## DIRECTIONS
In the data below, find the line containing "San Diego State University (105, 437)" and the line containing "[Whatsapp] (56, 1040)", then reproduce them and every line between, exactly. Omit pictures.
[Start of section]
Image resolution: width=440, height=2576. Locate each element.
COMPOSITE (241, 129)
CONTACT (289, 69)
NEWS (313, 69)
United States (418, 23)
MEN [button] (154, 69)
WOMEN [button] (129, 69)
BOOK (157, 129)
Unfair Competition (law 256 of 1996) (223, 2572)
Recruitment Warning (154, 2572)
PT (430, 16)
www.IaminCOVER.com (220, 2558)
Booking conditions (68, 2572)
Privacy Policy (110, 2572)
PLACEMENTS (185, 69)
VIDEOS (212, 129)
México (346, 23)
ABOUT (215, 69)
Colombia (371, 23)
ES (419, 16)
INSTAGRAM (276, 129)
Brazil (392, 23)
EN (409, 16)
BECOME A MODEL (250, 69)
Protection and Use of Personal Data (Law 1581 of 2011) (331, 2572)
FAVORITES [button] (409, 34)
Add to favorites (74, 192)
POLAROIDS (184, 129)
[End of section]
[Start of section]
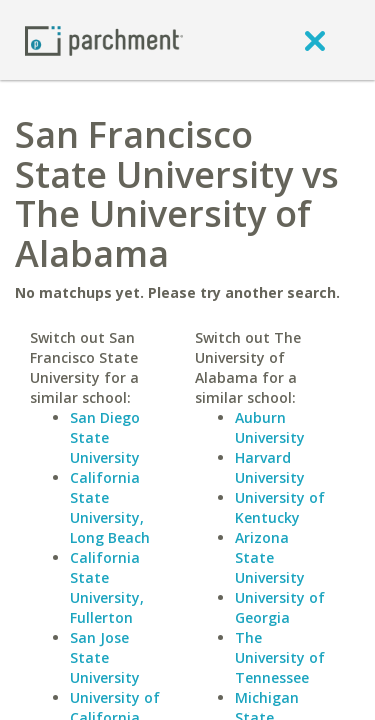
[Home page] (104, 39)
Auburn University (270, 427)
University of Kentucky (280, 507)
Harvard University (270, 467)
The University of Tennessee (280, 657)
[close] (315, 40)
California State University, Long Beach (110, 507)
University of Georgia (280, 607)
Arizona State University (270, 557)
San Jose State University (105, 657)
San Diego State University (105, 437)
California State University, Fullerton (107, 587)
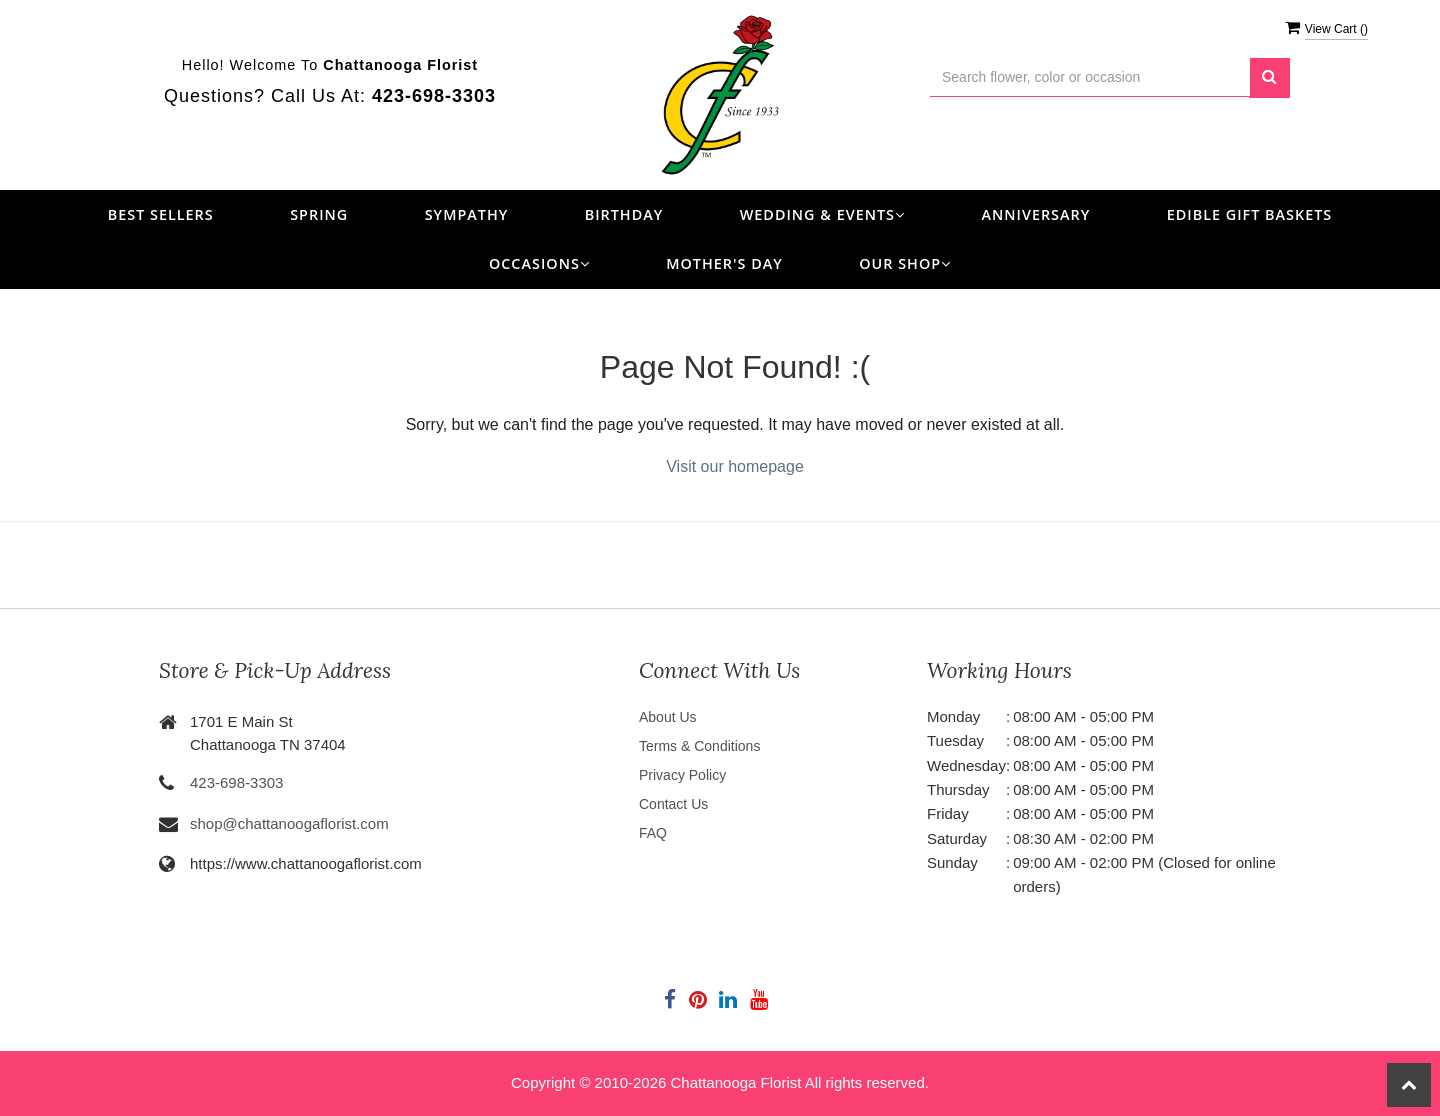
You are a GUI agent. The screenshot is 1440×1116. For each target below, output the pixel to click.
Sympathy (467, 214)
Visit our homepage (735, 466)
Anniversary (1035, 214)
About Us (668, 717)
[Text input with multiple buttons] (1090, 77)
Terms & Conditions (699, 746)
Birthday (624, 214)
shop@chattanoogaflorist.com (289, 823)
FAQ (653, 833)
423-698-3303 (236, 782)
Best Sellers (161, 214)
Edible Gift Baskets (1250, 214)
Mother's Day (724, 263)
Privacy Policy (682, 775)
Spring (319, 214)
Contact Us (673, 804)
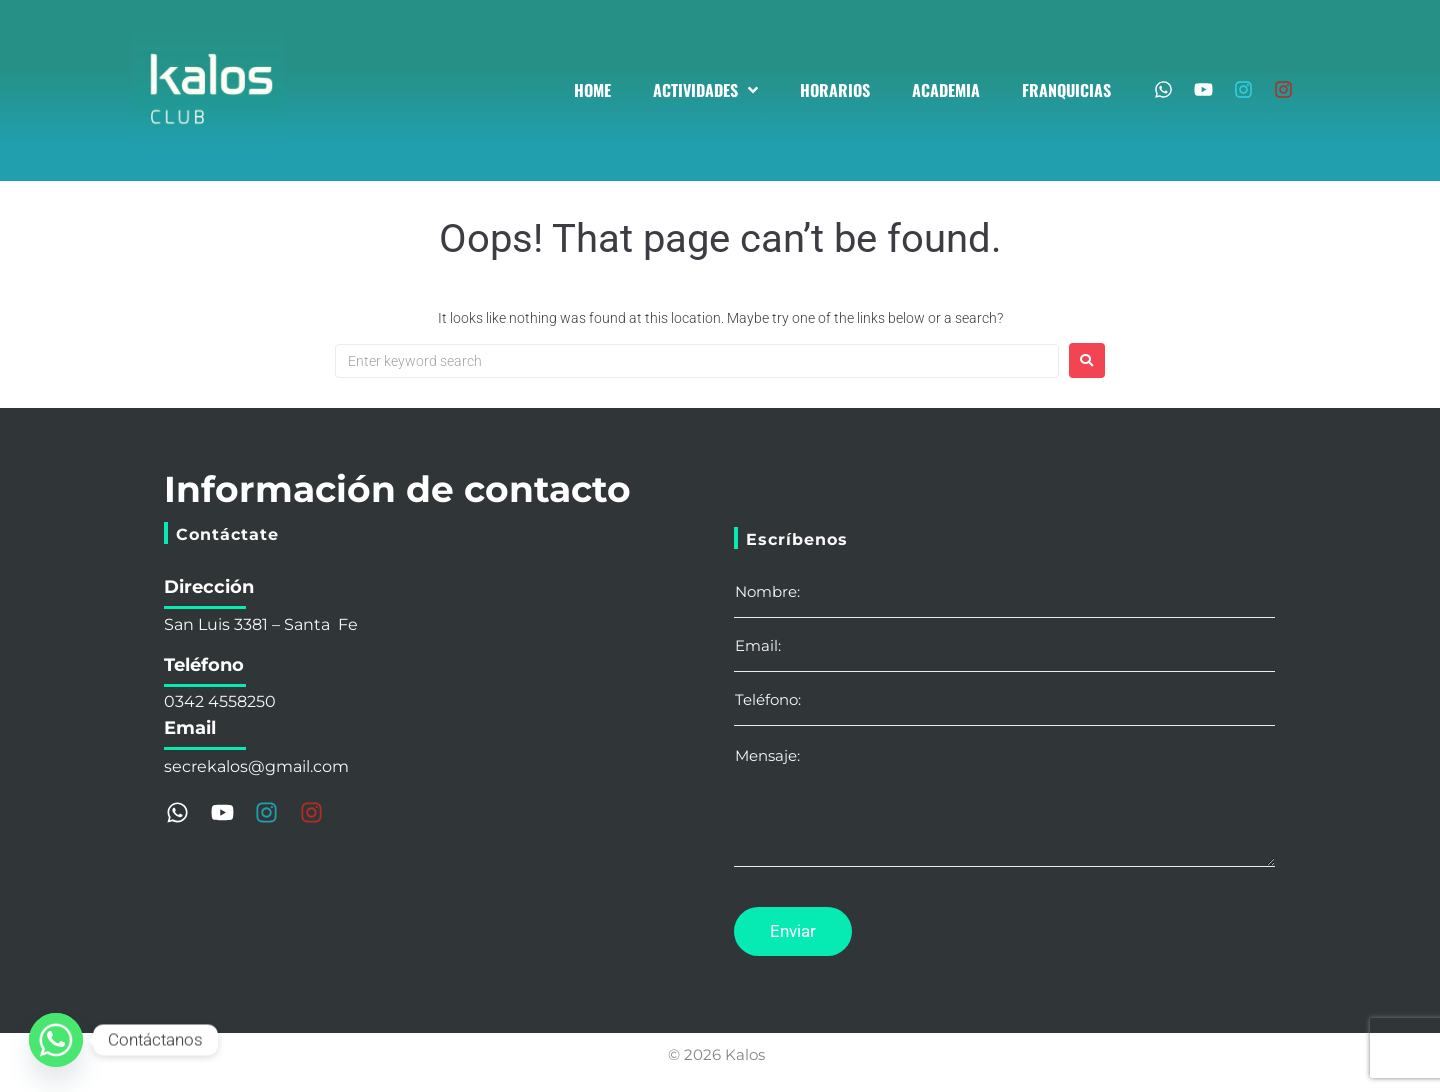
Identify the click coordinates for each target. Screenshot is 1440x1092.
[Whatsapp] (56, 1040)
[End of section]
## REPLY
San Diego State University (105, 437)
California State University, Fullerton (107, 587)
You are a GUI agent. The screenshot is 1440×1116. For each target below, output the pixel to click.
Sympathy (467, 214)
Visit our homepage (735, 466)
Anniversary (1035, 214)
About Us (668, 717)
[Text input with multiple buttons] (1090, 77)
Terms & Conditions (699, 746)
Birthday (624, 214)
shop@chattanoogaflorist.com (289, 823)
FAQ (653, 833)
423-698-3303 (236, 782)
Best Sellers (161, 214)
Edible Gift Baskets (1250, 214)
Mother's Day (724, 263)
Privacy Policy (682, 775)
Spring (319, 214)
Contact Us (673, 804)
Identify the click coordinates for each target. Screenshot is 1440x1092.
[Whatsapp] (56, 1040)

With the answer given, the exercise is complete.